> **Exercise goal**
Word for word, repeat all the entries below, but without the pictures.

Bounding box prediction data
((
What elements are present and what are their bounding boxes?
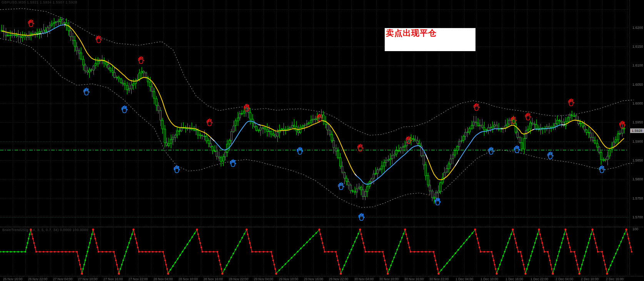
buy-hand-icon bbox=[173, 165, 180, 173]
time-label: 2 Dec 10:00 bbox=[581, 277, 599, 281]
current-price-tag: 1.5928 bbox=[630, 128, 644, 133]
sell-hand-icon bbox=[524, 112, 532, 121]
time-label: 28 Nov 10:00 bbox=[179, 277, 198, 281]
sell-hand-icon bbox=[618, 120, 626, 129]
price-label: 1.6050 bbox=[632, 83, 643, 86]
sell-hand-icon bbox=[472, 103, 480, 111]
time-label: 2 Dec 04:00 bbox=[556, 277, 573, 281]
sell-hand-icon bbox=[95, 35, 102, 43]
sell-hand-icon bbox=[315, 113, 323, 122]
time-label: 29 Nov 16:00 bbox=[304, 277, 324, 281]
sell-hand-icon bbox=[27, 19, 35, 27]
buy-hand-icon bbox=[487, 146, 495, 155]
sell-hand-icon bbox=[243, 103, 250, 112]
sell-hand-icon bbox=[509, 116, 517, 124]
annotation-note-box[interactable]: 卖点出现平仓 bbox=[385, 28, 475, 51]
time-label: 26 Nov 22:00 bbox=[28, 277, 48, 281]
time-label: 26 Nov 16:00 bbox=[3, 277, 23, 281]
sell-hand-icon bbox=[356, 143, 364, 152]
time-label: 30 Nov 10:00 bbox=[379, 277, 399, 281]
buy-hand-icon bbox=[120, 105, 128, 113]
buy-hand-icon bbox=[357, 213, 365, 221]
time-label: 1 Dec 10:00 bbox=[480, 277, 498, 281]
price-label: 1.6200 bbox=[632, 26, 643, 30]
time-label: 1 Dec 16:00 bbox=[506, 277, 523, 281]
price-label: 1.5850 bbox=[632, 158, 643, 162]
price-label: 1.6000 bbox=[632, 101, 643, 105]
time-label: 28 Nov 16:00 bbox=[204, 277, 223, 281]
price-label: 1.5950 bbox=[632, 120, 643, 124]
time-label: 1 Dec 22:00 bbox=[531, 277, 548, 281]
time-label: 29 Nov 10:00 bbox=[279, 277, 299, 281]
time-label: 30 Nov 22:00 bbox=[429, 277, 449, 281]
time-label: 27 Nov 04:00 bbox=[53, 277, 73, 281]
annotation-note-text: 卖点出现平仓 bbox=[385, 28, 475, 38]
buy-hand-icon bbox=[82, 87, 90, 96]
time-label: 29 Nov 04:00 bbox=[254, 277, 274, 281]
price-label: 1.5900 bbox=[632, 140, 643, 143]
buy-hand-icon bbox=[598, 165, 606, 173]
buy-hand-icon bbox=[296, 146, 304, 155]
sell-hand-icon bbox=[137, 56, 145, 64]
price-label: 1.5800 bbox=[632, 177, 643, 181]
time-label: 27 Nov 22:00 bbox=[128, 277, 148, 281]
sell-hand-icon bbox=[205, 118, 213, 126]
time-label: 29 Nov 22:00 bbox=[329, 277, 349, 281]
price-label: 1.6100 bbox=[632, 63, 643, 67]
time-label: 2 Dec 16:00 bbox=[606, 277, 624, 281]
time-label: 1 Dec 04:00 bbox=[455, 277, 473, 281]
time-label: 27 Nov 10:00 bbox=[78, 277, 98, 281]
buy-hand-icon bbox=[434, 197, 441, 206]
sell-hand-icon bbox=[405, 136, 412, 144]
time-label: 30 Nov 16:00 bbox=[404, 277, 424, 281]
time-label: 28 Nov 04:00 bbox=[153, 277, 173, 281]
buy-hand-icon bbox=[513, 145, 521, 153]
price-label: 1.5700 bbox=[632, 215, 643, 219]
time-label: 28 Nov 22:00 bbox=[229, 277, 249, 281]
time-label: 27 Nov 16:00 bbox=[103, 277, 123, 281]
time-label: 30 Nov 04:00 bbox=[354, 277, 374, 281]
price-label: 1.5750 bbox=[632, 196, 643, 200]
trading-platform-window: GBPUSD,M30 1.5921 1.5934 1.5907 1.5928 B… bbox=[0, 0, 644, 281]
indicator-level-label: 100 bbox=[632, 227, 638, 231]
buy-hand-icon bbox=[546, 151, 554, 160]
price-label: 1.6150 bbox=[632, 45, 643, 48]
sell-hand-icon bbox=[567, 98, 575, 106]
buy-hand-icon bbox=[229, 159, 237, 167]
buy-hand-icon bbox=[337, 182, 345, 190]
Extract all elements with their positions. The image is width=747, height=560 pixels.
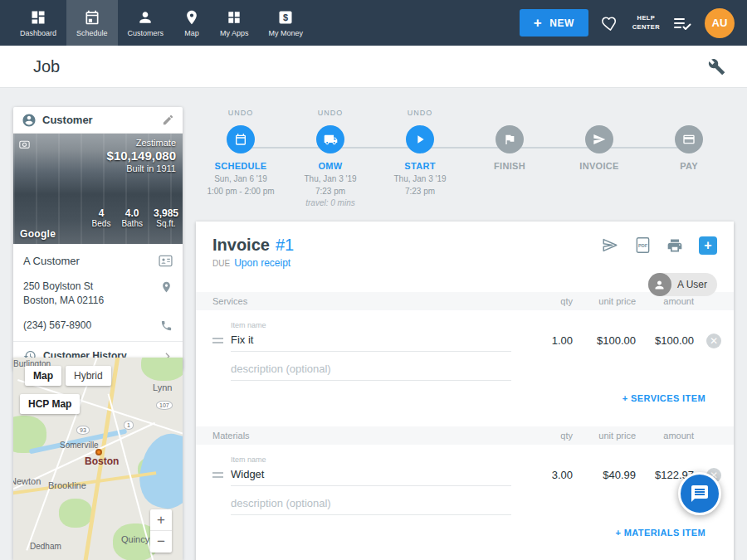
))
> **Response for this exercise**
What elements are present and what are their bounding boxes?
buy-hand-icon bbox=[173, 165, 180, 173]
time-label: 2 Dec 10:00 bbox=[581, 277, 599, 281]
current-price-tag: 1.5928 bbox=[630, 128, 644, 133]
sell-hand-icon bbox=[524, 112, 532, 121]
time-label: 28 Nov 10:00 bbox=[179, 277, 198, 281]
sell-hand-icon bbox=[618, 120, 626, 129]
price-label: 1.6050 bbox=[632, 83, 643, 86]
sell-hand-icon bbox=[472, 103, 480, 111]
time-label: 2 Dec 04:00 bbox=[556, 277, 573, 281]
sell-hand-icon bbox=[95, 35, 102, 43]
sell-hand-icon bbox=[315, 113, 323, 122]
time-label: 29 Nov 16:00 bbox=[304, 277, 324, 281]
sell-hand-icon bbox=[27, 19, 35, 27]
buy-hand-icon bbox=[487, 146, 495, 155]
sell-hand-icon bbox=[243, 103, 250, 112]
sell-hand-icon bbox=[509, 116, 517, 124]
annotation-note-box[interactable]: 卖点出现平仓 bbox=[385, 28, 475, 51]
time-label: 26 Nov 22:00 bbox=[28, 277, 48, 281]
time-label: 26 Nov 16:00 bbox=[3, 277, 23, 281]
sell-hand-icon bbox=[356, 143, 364, 152]
time-label: 30 Nov 10:00 bbox=[379, 277, 399, 281]
buy-hand-icon bbox=[120, 105, 128, 113]
buy-hand-icon bbox=[357, 213, 365, 221]
time-label: 1 Dec 10:00 bbox=[480, 277, 498, 281]
price-label: 1.6200 bbox=[632, 26, 643, 30]
time-label: 1 Dec 16:00 bbox=[506, 277, 523, 281]
price-label: 1.5850 bbox=[632, 158, 643, 162]
price-label: 1.6000 bbox=[632, 101, 643, 105]
time-label: 28 Nov 16:00 bbox=[204, 277, 223, 281]
price-label: 1.5950 bbox=[632, 120, 643, 124]
time-label: 1 Dec 22:00 bbox=[531, 277, 548, 281]
time-label: 29 Nov 10:00 bbox=[279, 277, 299, 281]
time-label: 30 Nov 22:00 bbox=[429, 277, 449, 281]
time-label: 27 Nov 04:00 bbox=[53, 277, 73, 281]
annotation-note-text: 卖点出现平仓 bbox=[385, 28, 475, 38]
buy-hand-icon bbox=[82, 87, 90, 96]
time-label: 29 Nov 04:00 bbox=[254, 277, 274, 281]
price-label: 1.5900 bbox=[632, 140, 643, 143]
buy-hand-icon bbox=[598, 165, 606, 173]
buy-hand-icon bbox=[296, 146, 304, 155]
sell-hand-icon bbox=[137, 56, 145, 64]
price-label: 1.5800 bbox=[632, 177, 643, 181]
time-label: 27 Nov 22:00 bbox=[128, 277, 148, 281]
sell-hand-icon bbox=[205, 118, 213, 126]
time-label: 29 Nov 22:00 bbox=[329, 277, 349, 281]
price-label: 1.6100 bbox=[632, 63, 643, 67]
time-label: 2 Dec 16:00 bbox=[606, 277, 624, 281]
time-label: 1 Dec 04:00 bbox=[455, 277, 473, 281]
time-label: 27 Nov 10:00 bbox=[78, 277, 98, 281]
buy-hand-icon bbox=[434, 197, 441, 206]
sell-hand-icon bbox=[405, 136, 412, 144]
time-label: 30 Nov 16:00 bbox=[404, 277, 424, 281]
time-label: 28 Nov 04:00 bbox=[153, 277, 173, 281]
buy-hand-icon bbox=[513, 145, 521, 153]
price-label: 1.5700 bbox=[632, 215, 643, 219]
time-label: 28 Nov 22:00 bbox=[229, 277, 249, 281]
time-label: 27 Nov 16:00 bbox=[103, 277, 123, 281]
time-label: 30 Nov 04:00 bbox=[354, 277, 374, 281]
price-label: 1.5750 bbox=[632, 196, 643, 200]
trading-platform-window: GBPUSD,M30 1.5921 1.5934 1.5907 1.5928 B… bbox=[0, 0, 644, 281]
indicator-level-label: 100 bbox=[632, 227, 638, 231]
buy-hand-icon bbox=[546, 151, 554, 160]
price-label: 1.6150 bbox=[632, 45, 643, 48]
sell-hand-icon bbox=[567, 98, 575, 106]
buy-hand-icon bbox=[229, 159, 237, 167]
buy-hand-icon bbox=[337, 182, 345, 190]
Extract all elements with their positions. The image is width=747, height=560 pixels.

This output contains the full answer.